What went on in my head at that time was a hypothesis that the degraded disk response time, although considered good in a general sense, could be causing the relevant server jobs in IBM i to take a fraction more of a second beyond the time-out to respond to the ATM machines. If we could reduce the degradation, we might be able to solve the problem. But how?
The answer was based on the fact that 15 concurrent jobs ran the backup tasks. It was clear from the chart in Figure 2 that the high data rate workload was stressing the disk hardware. I asked the chief to reduce the concurrent jobs by half (that is, eight jobs) and observe the complaints, especially on payday. The chief later told us that payday complaints had decreased dramatically, but had not totally disappeared. I then asked him to reduce the concurrent backup jobs to six. This eliminated the complaints, and all were happy. Pre-batch backup time increased to about 40 minutes, which was a modest price to pay for the solution to the problem.
Now, if you notice the rightmost half of the chart above (after midnight), you will see that disk response time degrades even more and longer in time (post-batch backup, perhaps) but this does not cause the time-out problem simply because very few people use ATM machines after midnight. Saved by luck!
Later I encountered a few more transaction time-out problems from more financial services companies. They all exhibited the same degraded disk response time. Some were like the case I just described. They were easy to analyze. But others were different, and further analysis was required. In those cases, the cause of degradation differed in that disk hardware configuration had been changed for more usable disk space without proper understanding about the performance consequences.
When you have a compelling need to make changes to the disk hardware of an IBM i server running a production workload with time-sensitive application, it is a good idea to consult an IBM i hardware expert, who can show you how to design the disk hardware change without degrading disk response time. Comparing PDI charts on disk response time from before and after the change is crucial for checking disk performance results of the disk hardware change.
Performance data from PDI charts may not always speak clearly to you as to what the prominent cause of a performance-related problem is. In such a case, it is prudent to scan a basic set of PDI charts (on CPU utilization, waits, disk response time versus I/O workload, memory faulting, and a few more) to identify and pay attention to what you think is the best clue from the data, build a sensible hypothesis from it, and perform an experiment to test the idea and see whether you are on the right track or not.

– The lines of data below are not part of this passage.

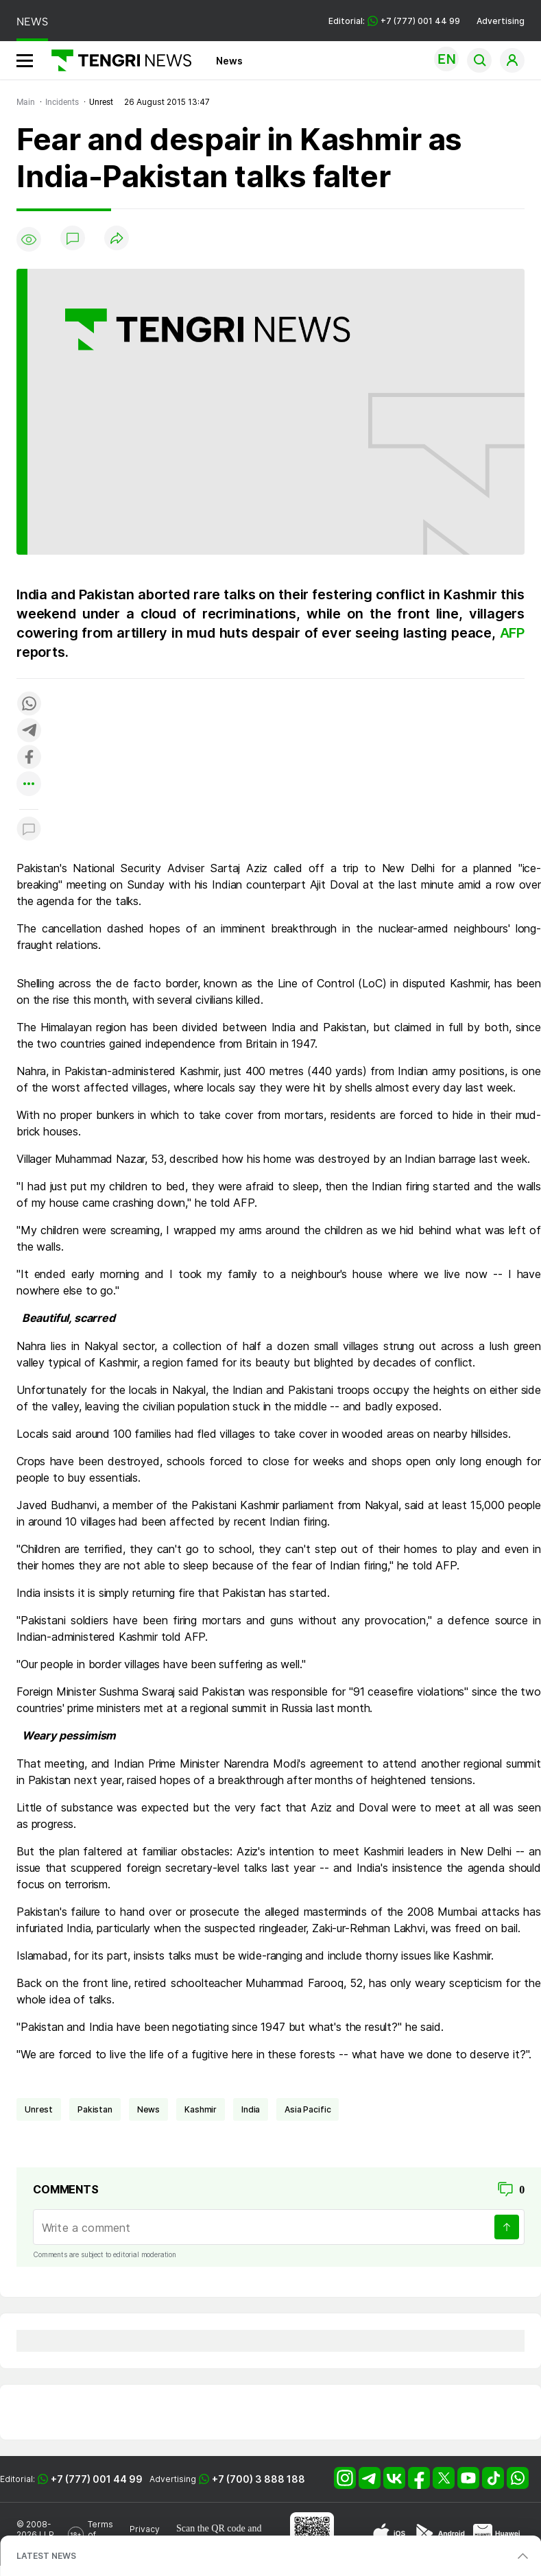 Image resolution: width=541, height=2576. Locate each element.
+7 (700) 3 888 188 (258, 2479)
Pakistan (94, 2109)
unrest (39, 2109)
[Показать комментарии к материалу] (28, 830)
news (148, 2109)
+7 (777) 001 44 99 (97, 2479)
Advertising (501, 21)
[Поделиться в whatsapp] (28, 704)
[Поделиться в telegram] (28, 731)
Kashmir (200, 2109)
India (250, 2109)
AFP (512, 633)
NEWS (32, 21)
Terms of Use (100, 2534)
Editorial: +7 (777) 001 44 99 (394, 21)
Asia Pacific (307, 2109)
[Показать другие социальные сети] (28, 784)
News (229, 61)
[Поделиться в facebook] (28, 758)
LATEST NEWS (46, 2556)
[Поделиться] (116, 239)
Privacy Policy (145, 2534)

The lesson learned here is also that in certain situations in which disk response time degrades from its normal range, time-sensitive transactions can be vulnerable to this and misbehave. Keep in mind that there is a random nature to this problem in that not all, but some to many, such transactions will misbehave during that vulnerable period. A general pattern to the problem may be discernible, and if you pay attention, you may identify it. IBM i PDI charts supply a good source of clues for you to look at the time periods when disk response time degrades. Check to see if they correspond to the times when time-out problems occur or not. If so, gather and analyze more PDI charts, formulate the most viable theory, and take actions to test your theory to resolve the degradation.